Прямо напротив занимает место курчавый, светловолосый юноша. Где же видел его Саша? Конечно, здесь, в доме, на прошлогоднем литературном маскараде!
Гость замечает Сашин взгляд и дружелюбно ему улы­бается:
- Я только что от всей души аплодировал вам, маэстро! Однако позвольте представиться, - спохватился молодой че­ловек, с шутливой важностью отвешивая поклон: - Пушкин.
Саша встрепенулся и впился глазами в гостя: имя автора «Евгения Онегина», печатавшегося тогда отдельными глава­ми, наделало в столице много шуму и было у всех на устах. Так неужто же сам Пушкин?!

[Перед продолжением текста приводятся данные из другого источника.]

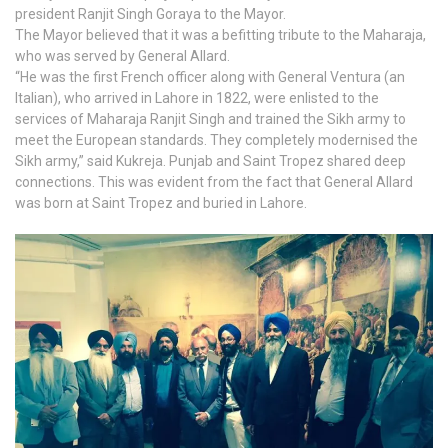
president Ranjit Singh Goraya to the Mayor.
The Mayor believed that it was a befitting tribute to the Maharaja,
who was served by General Allard.
“He was the first French officer along with General Ventura (an
Italian), who arrived in Lahore in 1822, were enlisted to the
services of Maharaja Ranjit Singh and trained the Sikh army to
meet the European standards. They completely modernised the
Sikh army,” said Kukreja. Punjab and Saint Tropez shared deep
connections. This was evident from the fact that General Allard
was born at Saint Tropez and buried in Lahore.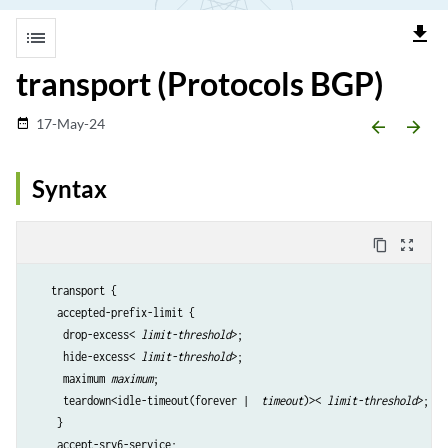
file_download
list
transport (Protocols BGP)
17-May-24
date_range
arrow_backward
arrow_forward
Syntax
content_copy
zoom_out_map
   transport {

    accepted-prefix-limit {

     drop-excess< 
limit-threshold
>;

     hide-excess< 
limit-threshold
>;

     maximum 
maximum
;

     teardown<idle-timeout(forever |  
timeout
)>< 
limit-threshold
>;

    }

    accept-srv6-service;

- Но не тот, кого вы имеете в виду. - Молодой человек выдержал паузу и, вдоволь насладившись эффектом, пояс­нил:-Пушкин Лев Сергеевич, младший и, как утверждают злые языки, беспутный брат Александра Пушкина. В кругу же друзей зовусь я просто Левушкой... А вас как величать?
- Александр.
- И по батюшке Сергеевич? Ба! Да вы, выходит, тезка моему брату. Мне остается пожелать вам столь же славного поприща, но, разумеется, без тех шипов и терниев, которыми устлан его путь.

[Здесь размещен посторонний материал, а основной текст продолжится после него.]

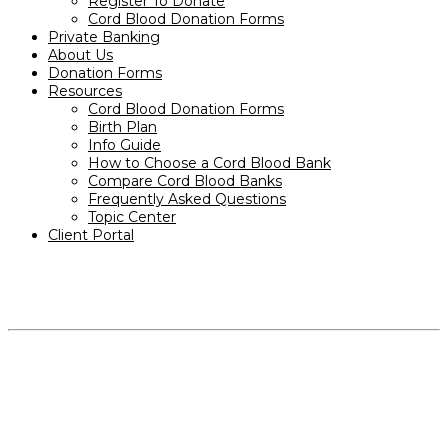
Register To Donate
Cord Blood Donation Forms
Private Banking
About Us
Donation Forms
Resources
Cord Blood Donation Forms
Birth Plan
Info Guide
How to Choose a Cord Blood Bank
Compare Cord Blood Banks
Frequently Asked Questions
Topic Center
Client Portal
PRODUCTS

После обеда, когда общество разбилось на группы, Саша Даргомыжский вновь очутился в близком соседстве с Львом Пушкиным.
- Что, - тихо спросил у Льва Сергеевича какой-то мало­ знакомый гость, - нет никакой надежды на скорое избавле­ние Александра Сергеевича от ссылки?
- Увы! - печально подтвердил Лев Пушкин. - Шутка сказать - пятый год в изгнании, и из них около двух лет в богом забытой глуши! Но, - продолжал он,- брат не уны­вает. Сидит себе в Михайловском и, вообрази, строчит стихи...
- Которые ты, пользуясь завидной памятью,- с улыб­кой перебил приятель Левушку, - потихоньку, без ведома автора, выдаешь в свет. Может быть, и нам почитаешь?
- Отчего же, - оживился Левушка, оглядев многолюд­ное общество, собравшееся в гостиной. - Если угодно,- продолжал он,- прочту кое-что из не бывшего в печати. Есть у брата стихотворение, которое назвал он «Вакхическою пес­ней».
Лев Сергеевич высоко откинул курчавую голову и звон­ким голосом, нараспев стал декламировать:
...Подымем стаканы, содвинем их разом!
Да здравствуют музы, да здравствует разум!

Ты, солнце святое, гори!
Как эта лампада бледнеет
Пред ясным восходам зари,
Так ложная мудрость мерцает и тлеет
Пред солнцем бессмертным ума.
Да здравствует солнце, да скроется тьма!
Стихи вызвали дружные аплодисменты слушателей. А Ле­вушка вошел во вкус. Он читал стих за стихом, читал мас­терски, искусно подражая манере старшего брата.